Exercise requirements: From the entries provided below, copy each line that contains the word "Václav".

Entries taken from a collection
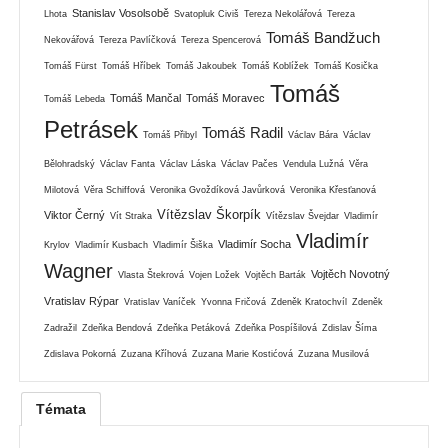
Stanislav Vosolsobě
Lhota
Svatopluk Civiš
Tereza Nekolářová
Tereza
Tomáš Bandžuch
Nekovářová
Tereza Pavlíčková
Tereza Spencerová
Tomáš Fürst
Tomáš Hříbek
Tomáš Jakoubek
Tomáš Koblížek
Tomáš Kosička
Tomáš
Tomáš Mančal
Tomáš Moravec
Tomáš Lebeda
Petrásek
Tomáš Radil
Tomáš Přibyl
Václav Bára
Václav
Bělohradský
Václav Fanta
Václav Láska
Václav Pačes
Vendula Lužná
Věra
Milotová
Věra Schiffová
Veronika Gvoždíková Javůrková
Veronika Křesťanová
Vítězslav Škorpík
Viktor Černý
Vít Straka
Vítězslav Švejdar
Vladimír
Vladimír
Vladimír Socha
Krylov
Vladimír Kusbach
Vladimír Šiška
Wagner
Vojtěch Novotný
Vlasta Štekrová
Vojen Ložek
Vojtěch Barták
Vratislav Rýpar
Vratislav Vaníček
Yvonna Fričová
Zdeněk Kratochvíl
Zdeněk
Zadražil
Zdeňka Bendová
Zdeňka Petáková
Zdeňka Pospíšilová
Zdislav Šíma
Zdislava Pokorná
Zuzana Kříhová
Zuzana Marie Kostićová
Zuzana Musilová
Témata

The answer:
Václav Bára
Václav
Václav Fanta
Václav Láska
Václav Pačes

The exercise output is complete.